One reason for this is that mobility behavior can vary greatly between countries and regions around the world. In many emerging and developing countries, for example, the fact that the level of motorization in terms of car ownership is still comparatively low is due quite crucially to the often tight financial situation in the country in question. People who cannot afford a car will travel by bicycle, by motorcycle or on foot. According to data from the WHO, over 90% of traffic fatalities worldwide occur in countries with low to medium incomes. The risk of being killed in a road accident is particularly high for unprotected road users such as pedestrians, cyclists and motorcyclists.
One solution to the challenges associated with road safety in the more motorized regions currently being considered by many politicians and the automotive and automotive supply industry is to equip vehicles with more systems for partial, highly and fully automated driving. These systems – in conjunction with assisted driving systems – will no doubt become increasingly important in vehicles of all types in the f future if our roads are to become safer. Nevertheless, the one factor that is and remains the most important when it comes road safety must not be forgotten: people.
Optimum interaction of people, vehicles and the environment
Although the systems in question are designed to help people, there is a risk that people will then pay less attention. Studies involving pilots, for example, show that those who frequently fly using autopilot find themselves in difficulty in situations where their flying skills are called upon. What's more, the better the systems become, the less often drivers will need to intervene in events themselves. This means that as automated driving becomes more widespread, drivers will find it more and more difficult to acquire and maintain the skills necessary for handling diffficult driving situations. Furthermore, drivers may also be inclined to take more risks on the road because they rely on the intervention of “intelligent systems” in critical situations.
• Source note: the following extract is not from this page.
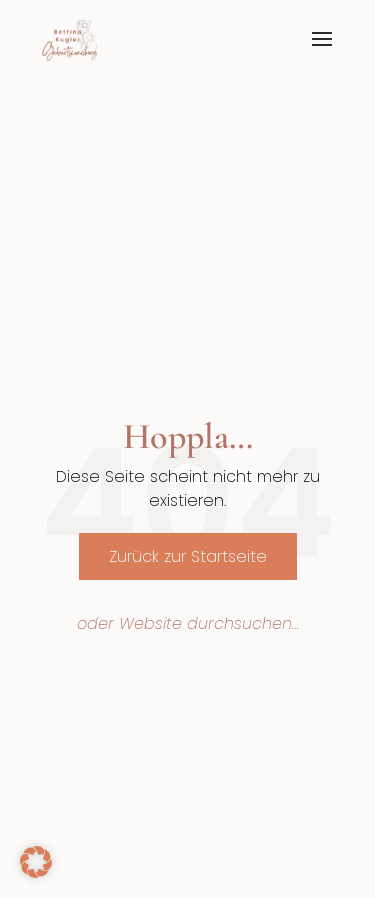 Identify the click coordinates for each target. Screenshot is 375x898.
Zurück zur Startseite (188, 556)
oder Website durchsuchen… (188, 623)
As things stand today, in accordance with the March 2016 amendment to the “Vienna Convention on Road Traffc”, automated functions are allowed in vehicles if they can be manually overridden or disabled by the driver at any time. The all-important question is: How much time does a person need in order to intervene where necessary when prompted by the system? Researchers in the “Human Factors in Transport” department at the University of Southampton are investigating this very question. As part of this research, 26 subjects aged between 20 and 52 covered approximately 30km of highway at around 113km/h in a driving simulator. During the journey, the autopilot randomly and repeatedly prompted the subjects to take control of the vehicle. The measured reaction times varied greatly from driver to driver, with the longest response time being 25.8 seconds. In this case, the vehicle would have traveled over 800m before the driver responded.
The study confirms what traffic psychologists are also constantly calling for: People must not be absolved of their responsibility for what happens on the road. They are and remain the decisive element for road safety. Or in other words: In the future, responsible behavior combined with a proper assessment of one's own capabilities and a high level of acceptance of rules will continue to be the most important conditions for ensuring that even fewer people lose their lives on the road. Infrastructure must also be safe by design – the “forgiving road” is part of this.
As William Haddon demonstrated in the mid-twentieth century with the matrix that bears his name, the key to preventing accidents to the greatest possible extent or at least mitigating their consequences is to find the optimum interaction between people, vehicles and the environment in the phases before, during and after a collision. This applies to every single country on earth – and to all groups of road users.